- Interactive map of Mettunasuvanpalayam
- Coordinates: 11°25′57″N 77°39′57″E﻿ / ﻿11.43250°N 77.66583°E
- Country: India
- State: Tamil Nadu
- District: Erode

Area
- • Total: 3.89 km^{2} (1.50 sq mi)

Population (2011)
- • Total: 17,240
- • Density: 4,430/km^{2} (11,500/sq mi)

Languages
- • Official: Tamil
- Time zone: UTC+5:30 (IST)
- Vehicle registration: TN-86 (Erode West)

= Mettunasuvanpalayam =

Mettunasuvanpalayam is a census town in Bhavani taluk of Erode district in the Indian state of Tamil Nadu. It is located in the north-western part of the state. Spread across an area of 3.89 km2, it had a population of 17,240 individuals as per the 2011 census.

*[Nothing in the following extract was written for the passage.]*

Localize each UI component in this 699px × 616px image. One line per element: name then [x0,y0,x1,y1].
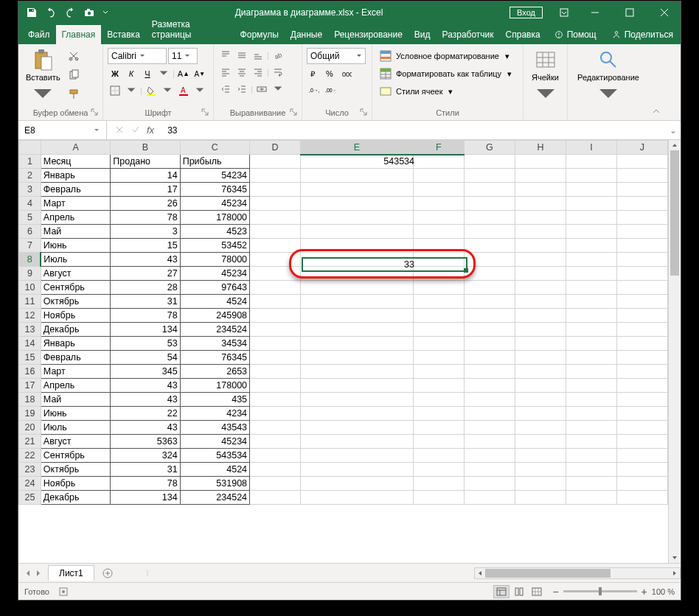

== Geography and administration ==
Mettunasuvanpalayam is located in Bhavani taluk, Gobichettipalayam division of Erode district in the Indian state of Tamil Nadu. Spread across an area of 3.89 km2, It is located in the north-western part of the state. The locality forms part of the Bhavani Assembly constituency that elects its member to the Tamil Nadu legislative assembly and the Tiruppur Lok Sabha constituency that elects its member to the Parliament of India. In 2016, Erode Municipal Corporation council declared a resolution to merge Mettunasuvanpalayam with the Erode Corporation.

== Demographics ==
As per the 2011 census, Mettunasuvanpalayam had a population of 17,240 individuals across 5,009 households. The population saw a significant increase compared to the previous census in 2001 when 14,278 inhabitants were registered. The population consisted of 8,638 males	and 8,602 females. About 1,754 individuals were below the age of six years. The entire population is classified as urban. The town has an average literacy rate of 77.1%. About 11.1% of the population belonged to scheduled castes.

About 44% of the eligible population were employed, of which 12.6% were involved in agriculture and allied activities. Hinduism was the majority religion which was followed by 94.1% of the population, with Islam (2.9%) and Christianity (3.0%) being minor religions.